**Problem**
The line containing "del collo, una" marks the end; write out exactly every line from the start of the data up to and including it, without the pictures.

**Records shown**

○ ○ ○ ○ ○

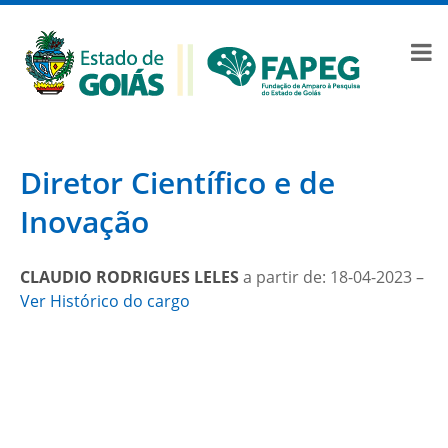
Diretor Científico e de
Inovação
CLAUDIO RODRIGUES LELES
a partir de: 18-04-2023 –
Ver Histórico do cargo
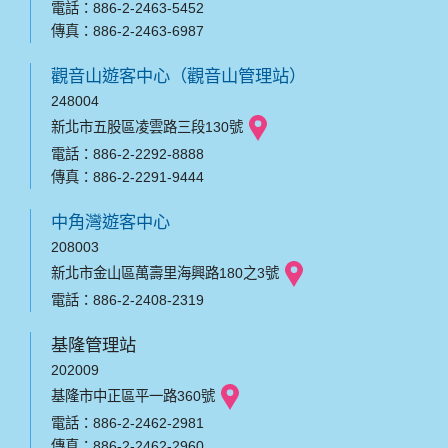
電話：886-2-2463-5452
傳真：886-2-2463-6987
觀音山遊客中心（觀音山管理站）
248004
新北市五股區凌雲路三段130號
電話：886-2-2292-8888
傳真：886-2-2291-9444
中角灣遊客中心
208003
新北市金山區萬壽里海興路180之3號
電話：886-2-2408-2319
基隆管理站
202009
基隆市中正區平一路360號
電話：886-2-2462-2981
傳真：886-2-2462-2960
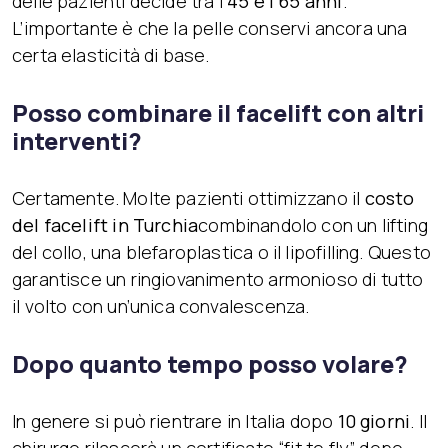
delle pazienti decide tra i
45 e i 65 anni
.
L’importante è che la pelle conservi ancora una
certa elasticità di base.
Posso combinare il facelift con altri
interventi?
Certamente. Molte pazienti ottimizzano il
costo
del facelift in Turchia
combinandolo con un lifting
del collo, una blefaroplastica o il lipofilling. Questo
garantisce un ringiovanimento armonioso di tutto
il volto con un’unica convalescenza.
Dopo quanto tempo posso volare?
In genere si può rientrare in Italia dopo
10 giorni
. Il
chirurgo rilascerà un certificato “fit to fly” dopo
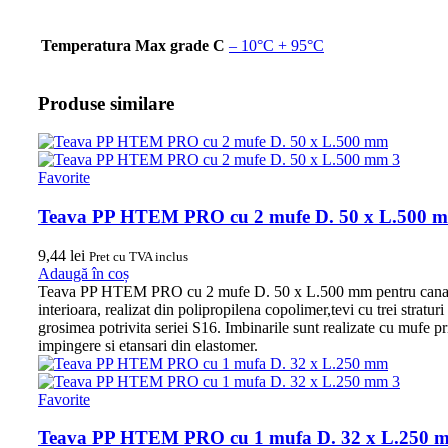
Temperatura Max grade C
– 10°C + 95°C
Produse similare
Favorite
Teava PP HTEM PRO cu 2 mufe D. 50 x L.500 
9,44
lei
Pret cu TVA inclus
Adaugă în coș
Teava PP HTEM PRO cu 2 mufe D. 50 x L.500 mm pentru canal
interioara, realizat din polipropilena copolimer,tevi cu trei straturi
grosimea potrivita seriei S16. Imbinarile sunt realizate cu mufe pr
impingere si etansari din elastomer.
Favorite
Teava PP HTEM PRO cu 1 mufa D. 32 x L.250 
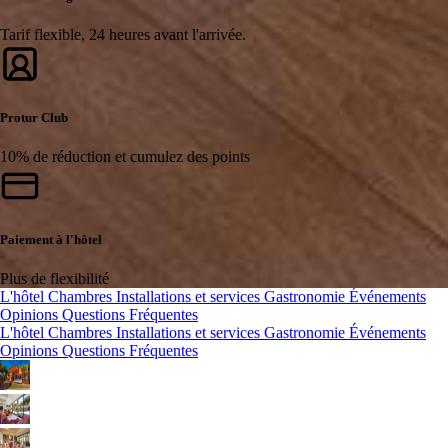
Tarif flexible, 24 heures avant l'arrivée.
Protur Club
10% de réduction et cumulez des points
Paiement à l'hôtel
Plus de flexibilité
L'hôtel
Chambres
Installations et services
Gastronomie
Événements
Opinions
Questions Fréquentes
L'hôtel
Chambres
Installations et services
Gastronomie
Événements
Opinions
Questions Fréquentes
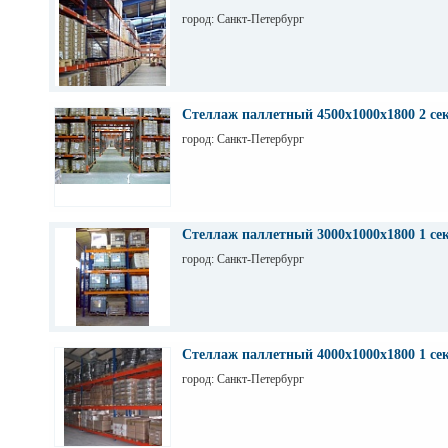
город: Санкт-Петербург
Стеллаж паллетный 4500х1000х1800 2 се
город: Санкт-Петербург
Стеллаж паллетный 3000х1000х1800 1 се
город: Санкт-Петербург
Стеллаж паллетный 4000х1000х1800 1 се
город: Санкт-Петербург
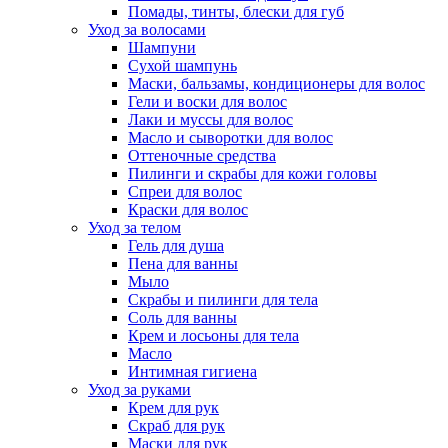
Помады, тинты, блески для губ
Уход за волосами
Шампуни
Сухой шампунь
Маски, бальзамы, кондиционеры для волос
Гели и воски для волос
Лаки и муссы для волос
Масло и сыворотки для волос
Оттеночные средства
Пилинги и скрабы для кожи головы
Спреи для волос
Краски для волос
Уход за телом
Гель для душа
Пена для ванны
Мыло
Скрабы и пилинги для тела
Соль для ванны
Крем и лосьоны для тела
Масло
Интимная гигиена
Уход за руками
Крем для рук
Скраб для рук
Маски для рук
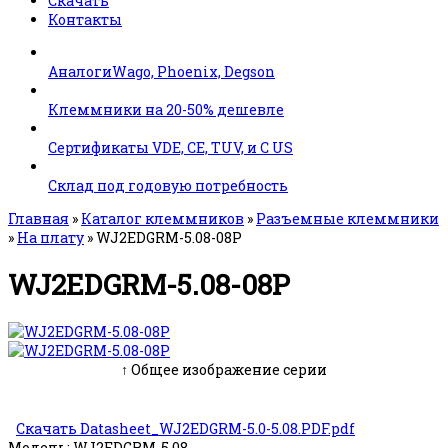
Скачать
Контакты
АналогиWago, Phoenix, Degson
Клеммники на 20-50% дешевле
Сертификаты VDE, CE, TUV, и C US
Склад под годовую потребность
Главная
»
Каталог клеммников
»
Разъемные клеммники
»
На плату
»
WJ2EDGRM-5.08-08P
WJ2EDGRM-5.08-08P
↑ Общее изображение серии
Скачать Datasheet_WJ2EDGRM-5.0-5.08.PDF.pdf
Модель:
WJ2EDGRM-5.08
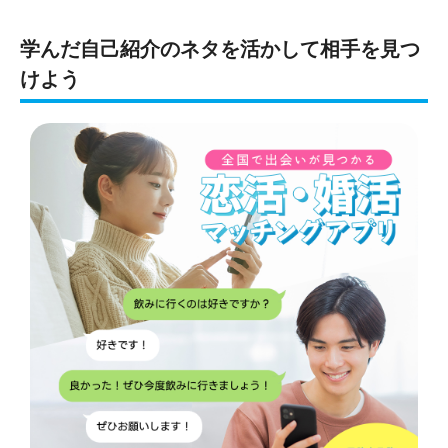
学んだ自己紹介のネタを活かして相手を見つ
けよう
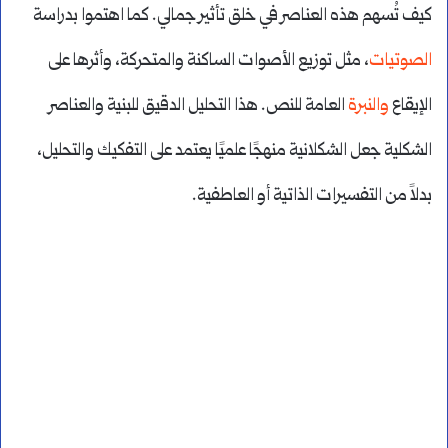
كيف تُسهم هذه العناصر في خلق تأثير جمالي. كما اهتموا بدراسة
الصوتيات
، مثل توزيع الأصوات الساكنة والمتحركة، وأثرها على
الإيقاع
والنبرة
العامة للنص. هذا التحليل الدقيق للبنية والعناصر
الشكلية جعل الشكلانية منهجًا علميًا يعتمد على التفكيك والتحليل،
بدلاً من التفسيرات الذاتية أو العاطفية.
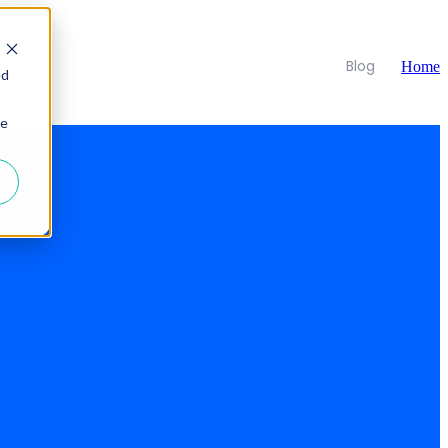
Blog
Home
ed
ie
tu marca (y no lo que te dicen)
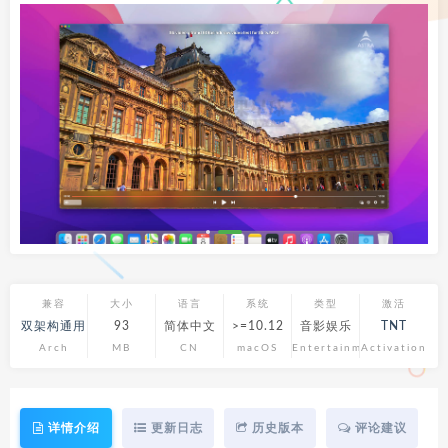
兼容
大小
语言
系统
类型
激活
双架构通用
93
简体中文
>=10.12
音影娱乐
TNT
Arch
MB
CN
macOS
Entertainment
Activation
详情介绍
更新日志
历史版本
评论建议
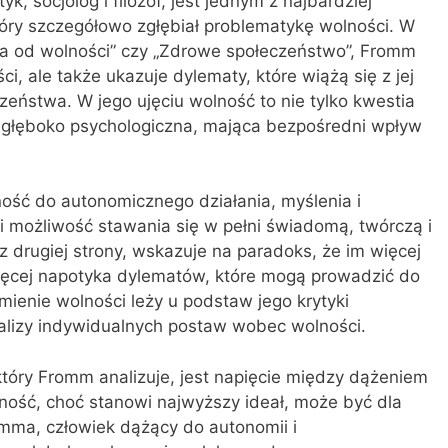
k, socjolog i filozof, jest jednym z najbardziej
tóry szczegółowo zgłębiał problematykę wolności. W
zka od wolności” czy „Zdrowe społeczeństwo”, Fromm
ci, ale także ukazuje dylematy, które wiążą się z jej
eczeństwa. W jego ujęciu wolność to nie tylko kwestia
że głęboko psychologiczna, mająca bezpośredni wpływ
ość do autonomicznego działania, myślenia i
i możliwość stawania się w pełni świadomą, twórczą i
 drugiej strony, wskazuje na paradoks, że im więcej
ięcej napotyka dylematów, które mogą prowadzić do
mienie wolności leży u podstaw jego krytyki
alizy indywidualnych postaw wobec wolności.
óry Fromm analizuje, jest napięcie między dążeniem
lność, choć stanowi najwyższy ideał, może być dla
omma, człowiek dążący do autonomii i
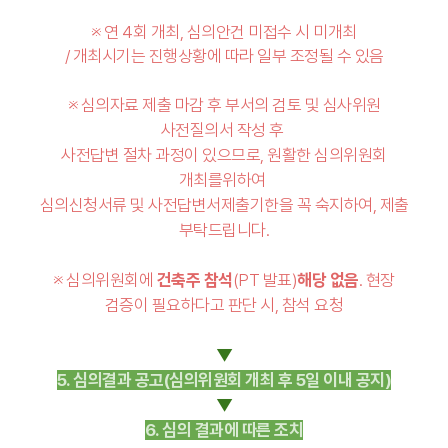
※ 연 4회 개최, 심의안건 미
접수 시 미개최
/
개최시기는 진행상황에 따라 일부 조정될 수 있음
※ 심의자료 제출 마감 후 부서의 검토 및 심사위원
사전질의서 작성 후
사전답변 절차 과정이 있으므로,
원활한 심의위원회
개최
를
위
하
여
심의신청서류 및
사
전
답
변
서
제
출
기
한을 꼭 숙지하여, 제
출
부탁드립
니다.
※ 심의위원회에
건축주 참석
(
PT 발표
)
해당 없음
.
현장
검증이
필요하다고
판단 시
,
참석
요청
▼
5. 심의결과 공고(심의위원회 개최 후 5일 이내 공지)
▼
6. 심의 결과에 따른 조치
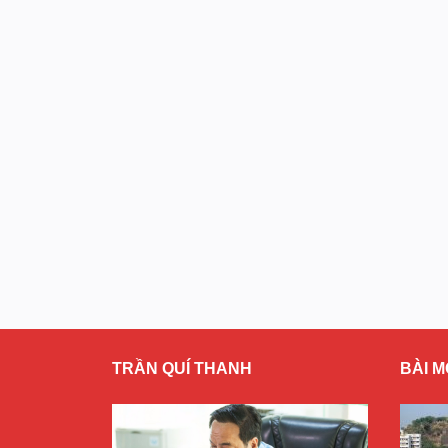
TRẦN QUÍ THANH
BÀI M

○ ○ ○ ○ ○

**Response to this exercise**
Diretor Científico e de
Inovação
CLAUDIO RODRIGUES LELES
a partir de: 18-04-2023 –
Ver Histórico do cargo
電話：886-2-2463-5452
傳真：886-2-2463-6987
觀音山遊客中心（觀音山管理站）
248004
新北市五股區凌雲路三段130號
電話：886-2-2292-8888
傳真：886-2-2291-9444
中角灣遊客中心
208003
新北市金山區萬壽里海興路180之3號
電話：886-2-2408-2319
基隆管理站
202009
基隆市中正區平一路360號
電話：886-2-2462-2981
傳真：886-2-2462-2960
delle pazienti decide tra i
45 e i 65 anni
.
L’importante è che la pelle conservi ancora una
certa elasticità di base.
Posso combinare il facelift con altri
interventi?
Certamente. Molte pazienti ottimizzano il
costo
del facelift in Turchia
combinandolo con un lifting
del collo, una blefaroplastica o il lipofilling. Questo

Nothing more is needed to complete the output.